It would be cool if you could get the recipe from the show say even emailed to you along with links of where to gadgets in the show. If it did the broswer in a PIP window that would be sort of cool but i would rather have the system automated to send me the information to a machine that I know can actually handle all the content on a given site.


----------



## walters (Nov 18, 2005)

A lot of this is already possible with TiVo, even the crippled DirecTV versions. I ordered and received a Lexus brochure the other day just to see how it would work.


----------



## cabanaboy1977 (Nov 16, 2005)

Earl Bonovich said:


> Well that is already out dated... my local grocery store lets you use your thumb print.

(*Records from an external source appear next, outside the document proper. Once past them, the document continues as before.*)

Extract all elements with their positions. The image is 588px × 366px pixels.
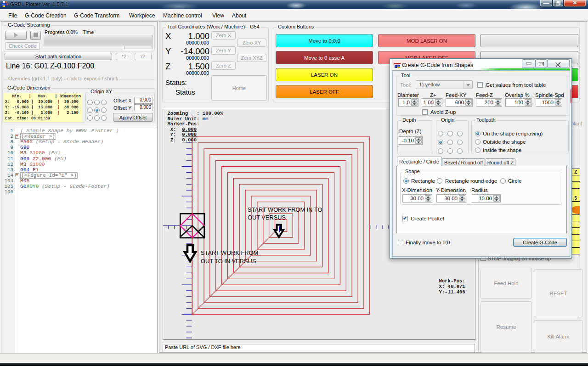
svg-text:Y:-11.496: Y:-11.496 (439, 289, 465, 295)
svg-text:OUT TO IN VERSUS: OUT TO IN VERSUS (201, 258, 256, 265)
svg-text:OUT VERSUS: OUT VERSUS (248, 214, 286, 221)
svg-text:X: 48.071: X: 48.071 (439, 284, 465, 289)
svg-text:X: 0.000: X: 0.000 (168, 127, 197, 132)
svg-text:START WORK FROM IN TO: START WORK FROM IN TO (248, 206, 322, 213)
svg-text:Y: 0.000: Y: 0.000 (168, 132, 197, 137)
svg-text:Z: 0.000: Z: 0.000 (168, 137, 197, 143)
svg-text:START WORK FROM: START WORK FROM (201, 249, 258, 256)
svg-text:Work-Pos:: Work-Pos: (439, 278, 465, 284)
svg-text:Marker-Pos:: Marker-Pos: (168, 121, 200, 127)
svg-text:Ruler Unit: mm: Ruler Unit: mm (168, 116, 209, 122)
svg-text:Zooming : 100.00%: Zooming : 100.00% (168, 111, 223, 116)
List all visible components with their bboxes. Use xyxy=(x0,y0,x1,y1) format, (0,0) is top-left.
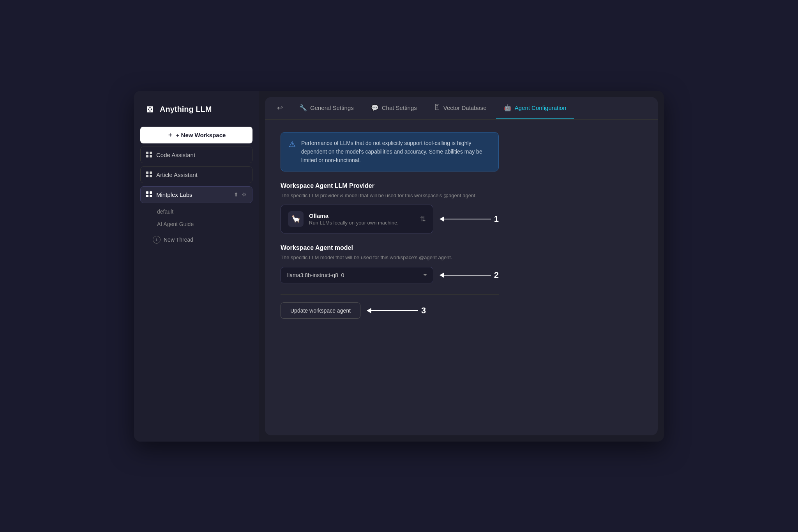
agent-icon: 🤖 xyxy=(504,104,512,111)
workspace-grid-icon xyxy=(146,152,152,158)
sidebar-item-code-assistant[interactable]: Code Assistant xyxy=(140,147,252,163)
agent-model-section: Workspace Agent model The specific LLM m… xyxy=(281,244,499,283)
sidebar: ⊠ Anything LLM ＋ + New Workspace Code As… xyxy=(134,91,259,442)
arrow-head-icon xyxy=(440,272,444,278)
new-workspace-button[interactable]: ＋ + New Workspace xyxy=(140,127,252,143)
arrow-head-icon xyxy=(440,216,444,222)
warning-text: Performance of LLMs that do not explicit… xyxy=(301,139,491,165)
new-thread-button[interactable]: + New Thread xyxy=(150,233,252,247)
provider-name: Ollama xyxy=(309,212,399,219)
database-icon: 🗄 xyxy=(434,104,440,111)
app-logo: ⊠ Anything LLM xyxy=(140,99,252,124)
arrow-shaft xyxy=(444,219,491,219)
model-select[interactable]: llama3:8b-instruct-q8_0 llama3:8b llama3… xyxy=(281,267,433,283)
tab-label: Vector Database xyxy=(443,104,487,111)
new-workspace-label: + New Workspace xyxy=(176,132,226,138)
back-button[interactable]: ↩ xyxy=(273,101,287,115)
tab-label: Chat Settings xyxy=(382,104,417,111)
provider-info: Ollama Run LLMs locally on your own mach… xyxy=(309,212,399,226)
sub-item-ai-agent-guide[interactable]: AI Agent Guide xyxy=(150,219,252,230)
sub-items-list: default AI Agent Guide xyxy=(150,206,252,230)
plus-icon: ＋ xyxy=(167,131,173,139)
arrow-head-icon xyxy=(367,308,371,313)
provider-logo: 🦙 xyxy=(288,211,304,227)
tab-chat-settings[interactable]: 💬 Chat Settings xyxy=(363,97,425,119)
new-thread-plus-icon: + xyxy=(153,236,161,244)
agent-llm-section-desc: The specific LLM provider & model that w… xyxy=(281,192,499,200)
ollama-icon: 🦙 xyxy=(291,214,301,224)
agent-model-section-desc: The specific LLM model that will be used… xyxy=(281,254,499,262)
agent-llm-provider-section: Workspace Agent LLM Provider The specifi… xyxy=(281,182,499,234)
warning-banner: ⚠ Performance of LLMs that do not explic… xyxy=(281,132,499,171)
tab-label: Agent Configuration xyxy=(515,104,567,111)
workspace-grid-icon xyxy=(146,191,152,198)
workspace-label: Article Assistant xyxy=(156,171,198,178)
model-select-wrapper: llama3:8b-instruct-q8_0 llama3:8b llama3… xyxy=(281,267,499,283)
sub-item-label: AI Agent Guide xyxy=(157,221,194,227)
chevron-updown-icon: ⇅ xyxy=(420,215,426,223)
update-workspace-agent-button[interactable]: Update workspace agent xyxy=(281,302,360,319)
annotation-arrow-1: 1 xyxy=(440,214,499,224)
main-panel: ↩ 🔧 General Settings 💬 Chat Settings 🗄 V… xyxy=(265,97,658,435)
content-area: ⚠ Performance of LLMs that do not explic… xyxy=(265,120,658,435)
settings-icon[interactable]: ⚙ xyxy=(242,191,247,198)
upload-icon[interactable]: ⬆ xyxy=(234,191,238,198)
workspace-grid-icon xyxy=(146,171,152,178)
annotation-number-1: 1 xyxy=(494,214,499,224)
update-button-wrapper: Update workspace agent 3 xyxy=(281,302,642,319)
provider-left: 🦙 Ollama Run LLMs locally on your own ma… xyxy=(288,211,399,227)
divider xyxy=(281,294,499,295)
warning-icon: ⚠ xyxy=(289,140,296,149)
sub-item-label: default xyxy=(157,209,173,215)
wrench-icon: 🔧 xyxy=(299,104,307,111)
tab-label: General Settings xyxy=(310,104,354,111)
sub-item-default[interactable]: default xyxy=(150,206,252,217)
annotation-number-2: 2 xyxy=(494,270,499,280)
arrow-shaft xyxy=(371,310,418,311)
provider-card[interactable]: 🦙 Ollama Run LLMs locally on your own ma… xyxy=(281,205,433,233)
new-thread-label: New Thread xyxy=(164,237,193,243)
logo-text: Anything LLM xyxy=(160,105,212,114)
provider-card-wrapper: 🦙 Ollama Run LLMs locally on your own ma… xyxy=(281,205,499,233)
annotation-number-3: 3 xyxy=(421,306,426,316)
logo-icon: ⊠ xyxy=(143,103,156,116)
back-arrow-icon: ↩ xyxy=(277,104,283,112)
chat-icon: 💬 xyxy=(371,104,379,111)
arrow-shaft xyxy=(444,275,491,276)
agent-model-section-title: Workspace Agent model xyxy=(281,244,499,251)
update-button-label: Update workspace agent xyxy=(290,308,351,314)
provider-desc: Run LLMs locally on your own machine. xyxy=(309,220,399,226)
workspace-label: Code Assistant xyxy=(156,152,195,158)
tab-vector-database[interactable]: 🗄 Vector Database xyxy=(426,97,494,119)
annotation-arrow-2: 2 xyxy=(440,270,499,280)
tab-bar: ↩ 🔧 General Settings 💬 Chat Settings 🗄 V… xyxy=(265,97,658,120)
annotation-arrow-3: 3 xyxy=(367,306,426,316)
agent-llm-section-title: Workspace Agent LLM Provider xyxy=(281,182,499,189)
sidebar-item-article-assistant[interactable]: Article Assistant xyxy=(140,166,252,183)
sidebar-item-mintplex-labs[interactable]: Mintplex Labs ⬆ ⚙ xyxy=(140,186,252,203)
workspace-label: Mintplex Labs xyxy=(156,191,192,198)
tab-general-settings[interactable]: 🔧 General Settings xyxy=(291,97,362,119)
tab-agent-configuration[interactable]: 🤖 Agent Configuration xyxy=(496,97,574,119)
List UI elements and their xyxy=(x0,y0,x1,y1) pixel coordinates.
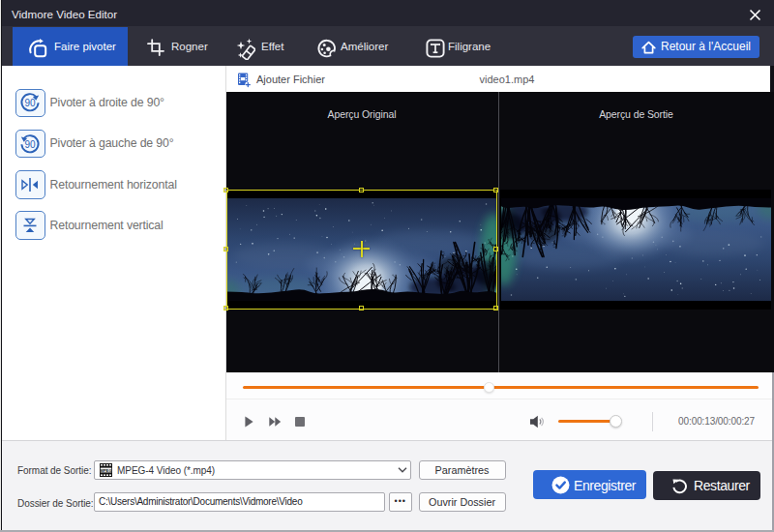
svg-text:90: 90 xyxy=(24,98,36,108)
svg-text:90: 90 xyxy=(24,138,36,149)
svg-text:MPEG: MPEG xyxy=(100,467,111,472)
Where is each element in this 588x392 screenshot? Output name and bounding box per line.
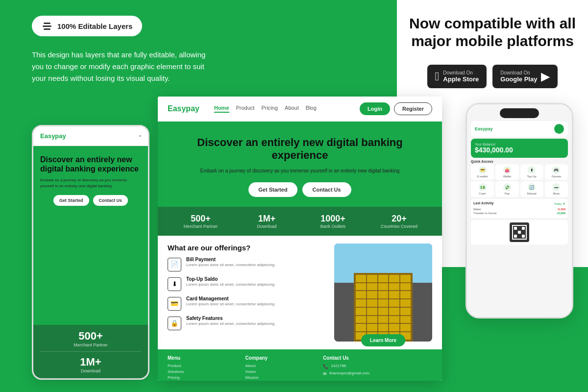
stat-download-num: 1M+ <box>234 214 300 224</box>
games-icon: 🎮 <box>552 166 560 174</box>
quick-access-title: Quick Access <box>471 160 568 163</box>
footer-menu-col: Menu Product Solutions Pricing Blog <box>168 355 241 381</box>
lm-subtitle: Embark on a journey of discovery as you … <box>40 177 141 189</box>
stat-bank-num: 1000+ <box>300 214 366 224</box>
contact-us-button[interactable]: Contact Us <box>302 182 351 197</box>
offering-safety-name: Safety Features <box>186 316 274 321</box>
nav-about[interactable]: About <box>285 105 299 113</box>
cash-icon: 💵 <box>479 183 487 191</box>
site-footer: Menu Product Solutions Pricing Blog Comp… <box>158 349 442 381</box>
hero-title: Discover an entirely new digital banking… <box>168 136 432 162</box>
icon-more: ••• More <box>545 181 568 197</box>
reload-icon: 🔄 <box>528 183 536 191</box>
footer-link-product[interactable]: Product <box>168 364 241 368</box>
offerings-right: Learn More <box>334 244 432 342</box>
wallet-icon: 👛 <box>503 166 511 174</box>
activity-water-label: Water <box>473 208 481 211</box>
apple-store-sub: Download On <box>443 70 479 75</box>
nav-blog[interactable]: Blog <box>306 105 317 113</box>
google-play-sub: Download On <box>500 70 537 75</box>
nav-product[interactable]: Product <box>236 105 255 113</box>
offering-safety-desc: Lorem ipsum dolor sit amet, consectetur … <box>186 321 274 326</box>
footer-company-mission[interactable]: Mission <box>245 375 318 380</box>
bill-icon: 📄 <box>168 258 181 271</box>
stat-merchant-num: 500+ <box>168 214 234 224</box>
today-label: Today ▼ <box>554 202 565 205</box>
description-text: This design has layers that are fully ed… <box>32 49 208 84</box>
layers-icon <box>42 21 52 31</box>
stat-countries-num: 20+ <box>366 214 432 224</box>
offering-safety: 🔒 Safety Features Lorem ipsum dolor sit … <box>168 316 326 330</box>
apple-icon:  <box>435 70 440 83</box>
lm-buttons: Get Started Contact Us <box>40 195 141 206</box>
site-hero: Discover an entirely new digital banking… <box>158 122 442 207</box>
icon-reload: 🔄 Reload <box>520 181 543 197</box>
lm-contact-button[interactable]: Contact Us <box>93 195 128 206</box>
icon-pay: 💸 Pay <box>495 181 518 197</box>
footer-company-title: Company <box>245 355 318 361</box>
ewallet-icon: 💳 <box>479 166 487 174</box>
lm-stat1-label: Merchant Partner <box>40 343 141 347</box>
offering-topup-desc: Lorem ipsum dolor sit amet, consectetur … <box>186 282 274 287</box>
offerings-section: What are our offerings? 📄 Bill Payment L… <box>158 236 442 349</box>
activity-row-transfer: Transfer to Social +5,066 <box>473 212 565 215</box>
footer-company-about[interactable]: About <box>245 364 318 368</box>
offering-bill-name: Bill Payment <box>186 257 274 262</box>
offerings-left: What are our offerings? 📄 Bill Payment L… <box>168 244 326 342</box>
hero-subtitle: Embark on a journey of discovery as you … <box>168 167 432 174</box>
stat-merchant: 500+ Merchant Partner <box>168 214 234 229</box>
footer-contact-title: Contact Us <box>323 355 432 361</box>
more-icon: ••• <box>552 183 560 191</box>
last-activity-title: Last Activity <box>473 201 493 205</box>
nav-right: Login Register <box>360 102 432 115</box>
website-mockup: Easypay Home Product Pricing About Blog … <box>158 97 442 381</box>
stat-countries: 20+ Countries Covered <box>366 214 432 229</box>
lm-stats: 500+ Merchant Partner 1M+ Download <box>33 325 148 378</box>
play-icon: ▶ <box>541 70 550 83</box>
activity-transfer-label: Transfer to Social <box>473 212 496 215</box>
offering-topup-text: Top-Up Saldo Lorem ipsum dolor sit amet,… <box>186 276 274 287</box>
footer-link-solutions[interactable]: Solutions <box>168 369 241 374</box>
stat-bank: 1000+ Bank Outlets <box>300 214 366 229</box>
last-activity: Last Activity Today ▼ Water -5,306 Trans… <box>471 199 568 218</box>
nav-home[interactable]: Home <box>214 105 229 113</box>
icon-ewallet: 💳 E-wallet <box>471 164 494 180</box>
activity-transfer-amount: +5,066 <box>556 212 565 215</box>
footer-menu-title: Menu <box>168 355 241 361</box>
activity-water-amount: -5,306 <box>557 208 565 211</box>
footer-phone-item: 📞 1421788 <box>323 364 432 369</box>
phone-screen: Easypay Your Balance: $430,000.00 Quick … <box>467 104 572 317</box>
balance-amount: $430,000.00 <box>475 146 564 154</box>
footer-link-pricing[interactable]: Pricing <box>168 375 241 380</box>
footer-email-item: ✉ financepro@gmail.com <box>323 371 432 376</box>
left-mobile-mockup: Easypay ≡ Discover an entirely new digit… <box>32 125 149 380</box>
lm-title: Discover an entirely new digital banking… <box>40 155 141 173</box>
google-play-text: Download On Google Play <box>500 70 537 83</box>
lm-get-started-button[interactable]: Get Started <box>53 195 89 206</box>
compatible-title: Now compatible with all major mobile pla… <box>407 15 578 50</box>
offerings-image <box>334 244 432 342</box>
phone-mockup: Easypay Your Balance: $430,000.00 Quick … <box>466 103 573 318</box>
get-started-button[interactable]: Get Started <box>248 182 297 197</box>
lm-nav-home: ≡ <box>139 134 141 138</box>
building-shape <box>354 273 413 342</box>
apple-store-button[interactable]:  Download On Apple Store <box>427 65 487 88</box>
footer-email: financepro@gmail.com <box>329 371 369 375</box>
footer-company-vision[interactable]: Vision <box>245 369 318 374</box>
left-mobile-screen: Easypay ≡ Discover an entirely new digit… <box>33 126 148 378</box>
login-button[interactable]: Login <box>360 102 390 115</box>
register-button[interactable]: Register <box>394 102 432 115</box>
badge-text: 100% Editable Layers <box>57 22 132 30</box>
topup-icon: ⬆ <box>528 166 536 174</box>
google-play-button[interactable]: Download On Google Play ▶ <box>492 65 558 88</box>
icon-cash: 💵 Cash <box>471 181 494 197</box>
nav-pricing[interactable]: Pricing <box>261 105 278 113</box>
learn-more-button[interactable]: Learn More <box>361 334 405 346</box>
stat-bank-label: Bank Outlets <box>300 224 366 229</box>
stat-merchant-label: Merchant Partner <box>168 224 234 229</box>
site-nav: Home Product Pricing About Blog <box>214 105 317 113</box>
offering-topup-name: Top-Up Saldo <box>186 276 274 282</box>
email-icon: ✉ <box>323 371 327 376</box>
stat-download-label: Download <box>234 224 300 229</box>
offering-bill-text: Bill Payment Lorem ipsum dolor sit amet,… <box>186 257 274 268</box>
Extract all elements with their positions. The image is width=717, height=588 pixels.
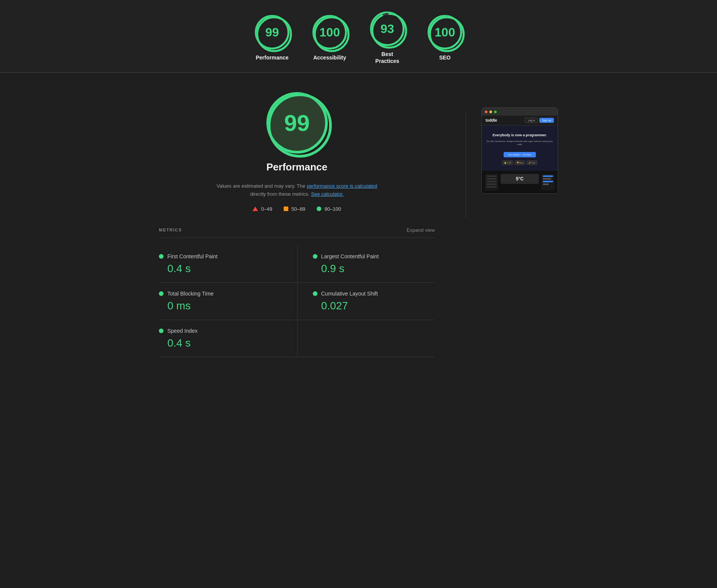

Are you joking? If not which one?


----------



## Earl Bonovich (Nov 15, 2005)

cabanaboy1977 said:


> Are you joking? If not which one?


Nope, not joking.

Jewel (part of Albertson's or who ever owns them now)

They have the option to setup your THUMB PRINT to your Checking Account, or Credit Card.

Then they have a scanner right at the checkout counter..

I personally haven't tried it yet, but they are certainly there.

(It is also at Cub foods too ... which is part of the "Jewel" family)


----------



## walters (Nov 18, 2005)

Hmm, and here it is:

http://www.paybytouch.com/

Alas, no stores in my area.


----------



## Clint Lamor (Nov 15, 2005)

walters said:


> A lot of this is already possible with TiVo, even the crippled DirecTV versions. I ordered and received a Lexus brochure the other day just to see how it would work.


Yes you are correct Tivo has had what you are talking about for some time. I always thought it was sort of lame and missed the mark on being useful. It's more of an opt-in marketing tool as they use it. I would like ot see it expanded on for full email and other sort of interactivity. I don't care if it's Tivo or D* who does it I am covered on both sides.


----------



## Earl Bonovich (Nov 15, 2005)

walters said:


> Hmm, and here it is:
> 
> http://www.paybytouch.com/
> 
> Alas, no stores in my area.


Yep, that is it...


----------



## cabanaboy1977 (Nov 16, 2005)

Earl Bonovich said:


> Nope, not joking.
> 
> Jewel (part of Albertson's or who ever owns them now)
> 
> ...


I'll have to go check that out. We usally do the shopping at Sam's or Costco. It's amazing what can be done these days.


----------



## Wolffpack (Jul 29, 2003)

Clint Lamor said:


> Yes you are correct Tivo has had what you are talking about for some time. I always thought it was sort of lame and missed the mark on being useful. It's more of an opt-in marketing tool as they use it. I would like ot see it expanded on for full email and other sort of interactivity. I don't care if it's Tivo or D* who does it I am covered on both sides.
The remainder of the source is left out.